Anyway I seem to keep coming back to Shannon on my blog; maybe it's hidden meaning as to why I keep figuratively coming back to her in real life. I am even thinking about doing a "prequel" to my Shannon story down the road.

But for now a song the other day reminded me of a few short times when things were good. I guess every couple needs a song and our's (for me at least) has always been that Seal song "Kiss from a Rose." I think it is very telling because it is such a melancholy song that in fact reveals much of our life together. "My power, my pleasure, my pain" the singer of the song tells of the woman he loves with an almost glorious sadness as if he needs to ration his feelings lest he become completely overtaken with her. I think that is often how I felt about Shannon.

lone·ly/ˈlōnlē/

Adjective:
  1. Sad because one has no friends or company.
  2. Without companions; solitary: "passing long lonely hours looking onto the street".

Is it possible to be lonely as a couple?

I think it is. We married too young (for her) and lived in a very small town. I worked too much and she was in graduate school and so we were too occupied and didn't connect emotionally. Yet in that small town we were young strangers that didn't exactly fit in so we were as a couple alone. And so we did out of necessity connect in ways such as counting on one another, leaning on one another, being one another's confidant. As a result of that connection we became indelibly intertwined in ourselves yet disconnected from one another's heart. Our love was one of camaraderie and perhaps the distant love one feels for a painting that moves you emotionally but for which you can never enter.

But at times it was good, if not glorious.

I remember one weekend I didn't have to work. We traveled out of town for a football game. It was about a 2 hour drive. Whenever we left that small southern town it felt like an escape. Along the way we heard that song by Seal as we drove down the highway on a gloriously sunny day in the fall. That song had just come out the past summer on the Batman soundtrack and was popular.

The imagery of that song touched me. I felt as if I was some knight traveling to see my lady who waited for me in some keep by the grey ocean.

These few times when we escaped that small town were when we were in fact alive.
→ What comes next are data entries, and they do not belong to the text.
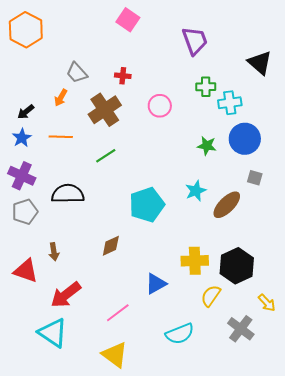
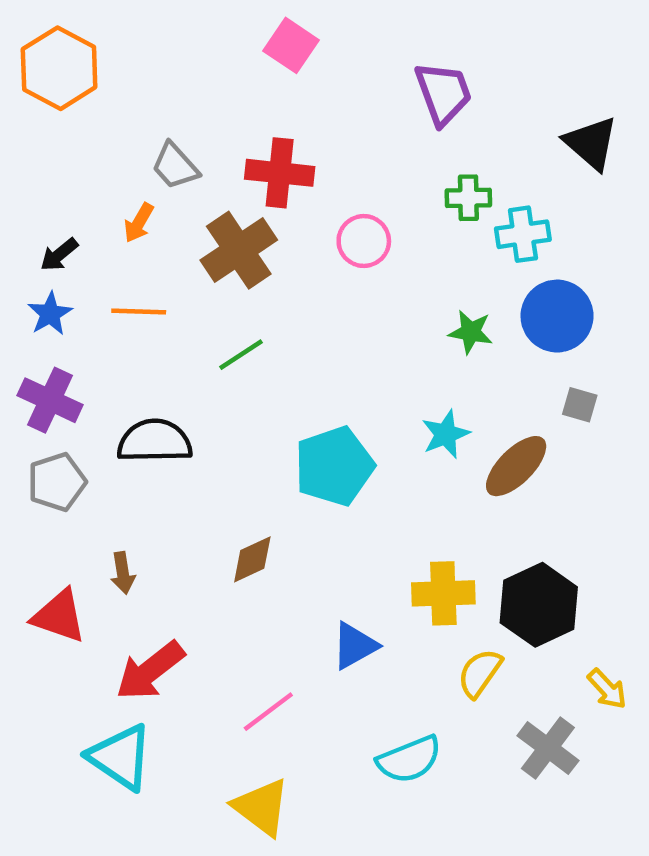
red cross: (123, 76) -> (280, 173), size x1.8

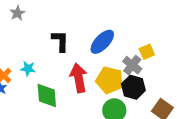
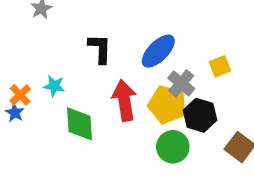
gray cross: (132, 65) -> (181, 83), moved

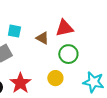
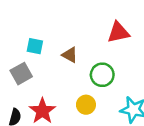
red triangle: (64, 28) -> (118, 32), moved

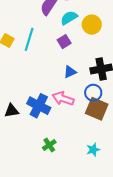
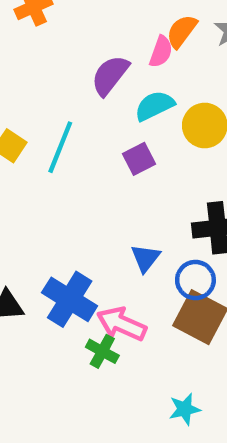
blue triangle: (70, 72) -> (145, 258), moved, turned -32
pink arrow: (63, 99) -> (122, 324), moved
green cross: (49, 145) -> (102, 351), moved, turned -32

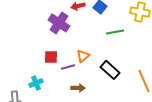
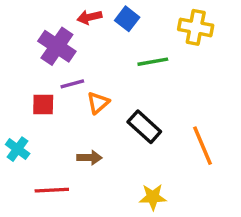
purple line: (68, 67) -> (72, 84), moved
cyan cross: (36, 83) -> (18, 149), turned -32

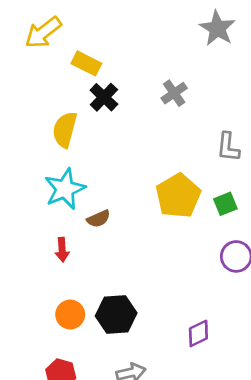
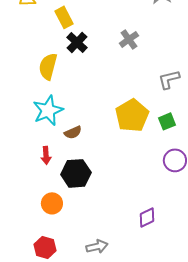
yellow rectangle: (86, 63) -> (64, 17), turned 35
gray L-shape: (228, 147) -> (169, 79), turned 70
black hexagon: (116, 315) -> (76, 173), moved

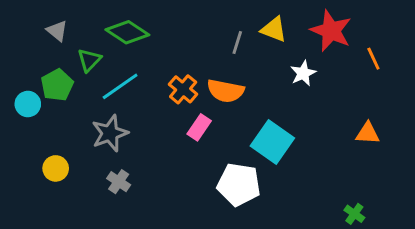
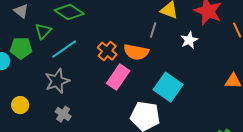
gray line: (237, 42) -> (153, 30), moved
green pentagon: (57, 85) -> (21, 48), turned 30
pink rectangle: (199, 127) -> (118, 77), size x1.4

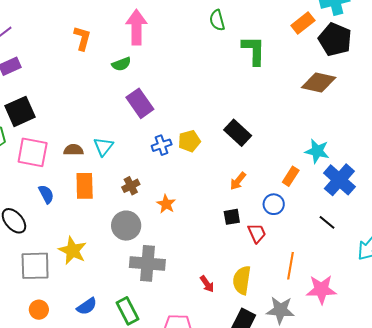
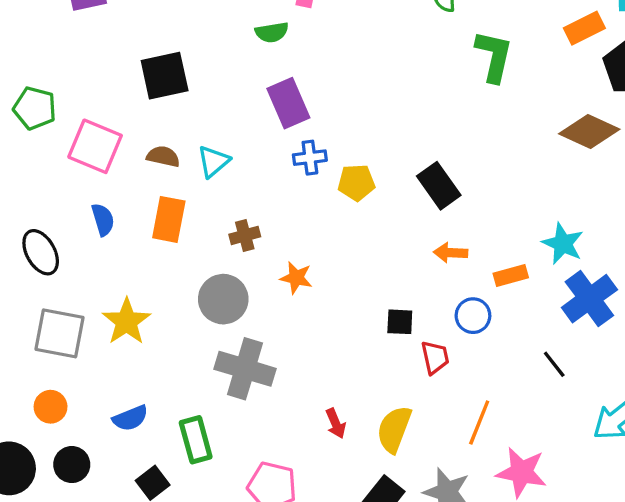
black square: (20, 111) -> (165, 76), moved
blue cross: (162, 145) -> (310, 158), moved
orange rectangle: (291, 176) -> (511, 276), turned 30
orange arrow: (238, 181) -> (451, 253), moved, turned 42
orange star: (166, 204) -> (296, 278), turned -30

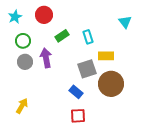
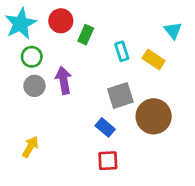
cyan star: (15, 17) -> (21, 24), size x1.6
green rectangle: (62, 36) -> (86, 35), moved, turned -32
yellow rectangle: (106, 56) -> (154, 60), moved, turned 35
It did feel like we were the only adventurers riding along perhaps the green hills of Southern England or the Coast of Britannia even if reality was just a stretch of I-10.

And those were the times when it was good. Just she and I and nothing else. And back then I was her knight.

And at the end of the adventure no woman's body ever felt so good and so right underneath me. Her small frame and her soft porcelain skin fit so well. Her mouth the perfect size and shape and so delightfully soft. Often at the end and after a collective orgasm I would linger in her and sometimes we would even fall asleep still connected. For that brief moment we were alone in our grey tower on that lonely island and we didn't care.



We were married about the time this song was popular. I remember going to see Batman the summer after we were married and "Kiss from a Rose" was on that soundtrack. This song could have been the soundtrack to our life.

A lot of time when I do these little snipets of info about songs on the blog I'll take a look at wiki or one of the many song meaning websites. I did so with this song and this is what I drew for it

mel·an·chol·y (mln-kl)
n.
1. Sadness or depression of the spirits; gloom: "There is melancholy in the wind and sorrow in the grass"(Charles Kuralt).
2. Pensive reflection or contemplation.
3. Archaic
a. Black bile.
b. An emotional state characterized by sullenness and outbreaks of violent anger, believed to arise from black bile.
adj.
1. Affected with or marked by depression of the spirits; sad. See Synonyms at sad.
2. Tending to promote sadness or gloom: a letter with some melancholy news.
3. Pensive; thoughtful.


And that is I guess what I feel for Shannon - melancholy enchantment.

1 comment:

rachel-xx said...

"Melancholy enchantment" . . . I never thought of putting those two words together, but they do seem to describe my feelings towards a lover that I'm not sure I will ever be able to put into the past. Thank you for sharing.